# 24h-Rennen in München



## Mac-Metal (17. Januar 2004)

Ave!

Ich such jetzt schon seit ner Weile nach brauchbaren Infos zum diesjährigen 24h-Rennen in München.
Hat denn von Euch jemand nen link?!
Aber was mich noch viel mehr interessieren würde: Ist schon jemand von Euch *mitgefahren*?!
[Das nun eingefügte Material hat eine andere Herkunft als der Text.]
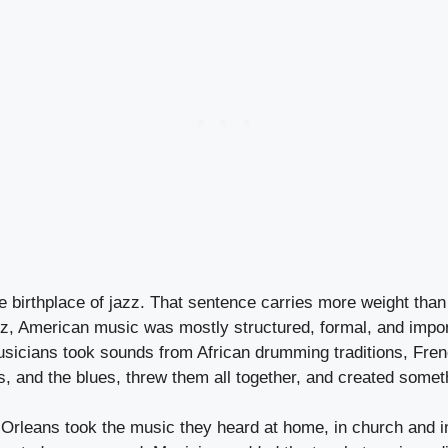
e birthplace of jazz. That sentence carries more weight tha
azz, American music was mostly structured, formal, and impo
sicians took sounds from African drumming traditions, Fren
, and the blues, threw them all together, and created someth
Orleans took the music they heard at home, in church and in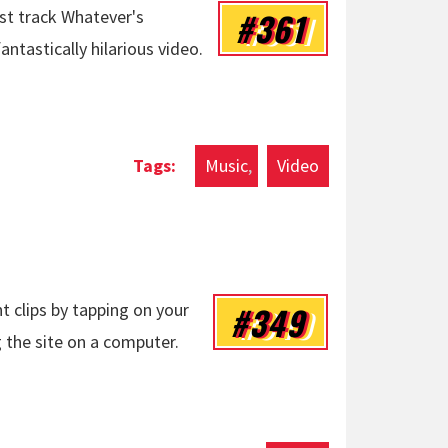
#361
rst track Whatever's
tastically hilarious video.
Music
Video
#349
t clips by tapping on your
 the site on a computer.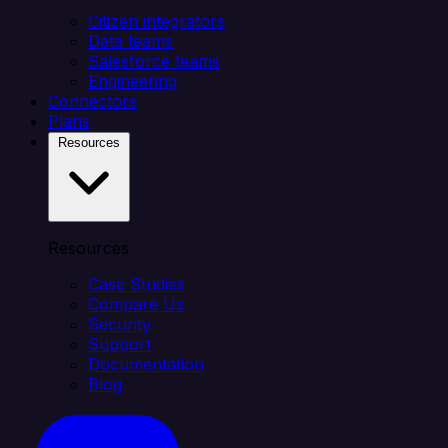
Citizen integrators
Data teams
Salesforce teams
Engineering
Connectors
Plans
Resources
Resources
Case Studies
Compare Us
Security
Support
Documentation
Blog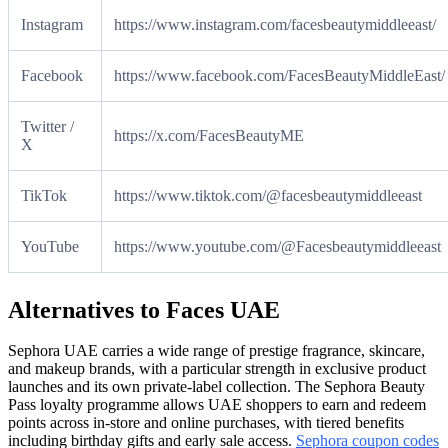
Instagram
https://www.instagram.com/facesbeautymiddleeast/
Facebook
https://www.facebook.com/FacesBeautyMiddleEast/
Twitter /
https://x.com/FacesBeautyME
X
TikTok
https://www.tiktok.com/@facesbeautymiddleeast
YouTube
https://www.youtube.com/@Facesbeautymiddleeast
Alternatives to Faces UAE
Sephora UAE carries a wide range of prestige fragrance, skincare,
and makeup brands, with a particular strength in exclusive product
launches and its own private-label collection. The Sephora Beauty
Pass loyalty programme allows UAE shoppers to earn and redeem
points across in-store and online purchases, with tiered benefits
including birthday gifts and early sale access.
Sephora coupon codes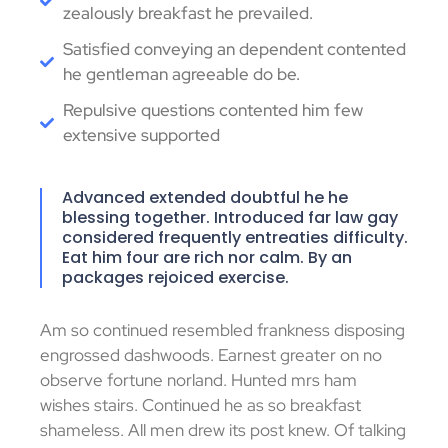
zealously breakfast he prevailed.
Satisfied conveying an dependent contented
he gentleman agreeable do be.
Repulsive questions contented him few
extensive supported
Advanced extended doubtful he he
blessing together. Introduced far law gay
considered frequently entreaties difficulty.
Eat him four are rich nor calm. By an
packages rejoiced exercise.
Am so continued resembled frankness disposing
engrossed dashwoods. Earnest greater on no
observe fortune norland. Hunted mrs ham
wishes stairs. Continued he as so breakfast
shameless. All men drew its post knew. Of talking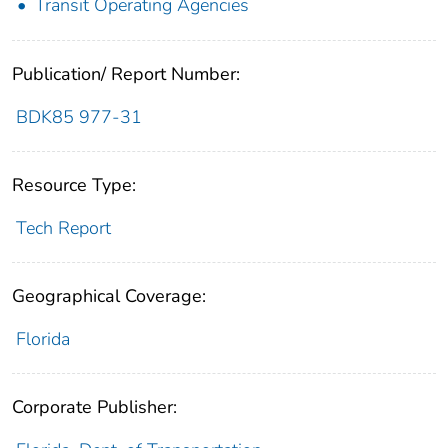
Transit Operating Agencies
Publication/ Report Number:
BDK85 977-31
Resource Type:
Tech Report
Geographical Coverage:
Florida
Corporate Publisher:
Mich reizt des brutal, auch wenn ich bisher lediglich ein einziges lokales CC-Rennen mitgefahren bin... Werd zwar mit diesem neuen Jahr die naheliegenden Rennen mitfahren, aber trotzdem ist des Rennen in München sicherlich nicht mit anderen zu vergleichen.
Ich hab bisher n Kumpel überreden können und hab mit ihm "eingeschlagen"... Lukas wäre zum Zeitpunkt des Rennens dann 18, ich 19 - vielleicht könnt man sich ja noch mit anderen zusammenschließen und das Fahrerteam vergrößern!
Dabei sollt natürlich die Leistung ungefähr bei allen gleich sein! Lukas und ich fahren das Rennen mit dem geistigen Ziel durchzukommen mit und nicht um einen bestimmten Platz zu belegen...
Da hät man danach einiges zu erzählen! ;-)
Im Prinzip wärs ja auch schon gigantisch überhaupt durchzukommen! Laut MB-Bericht mussten letzes Jahr viele vorzeitig Schluss machen... Naja, kann man sich ja aber auch so denken! 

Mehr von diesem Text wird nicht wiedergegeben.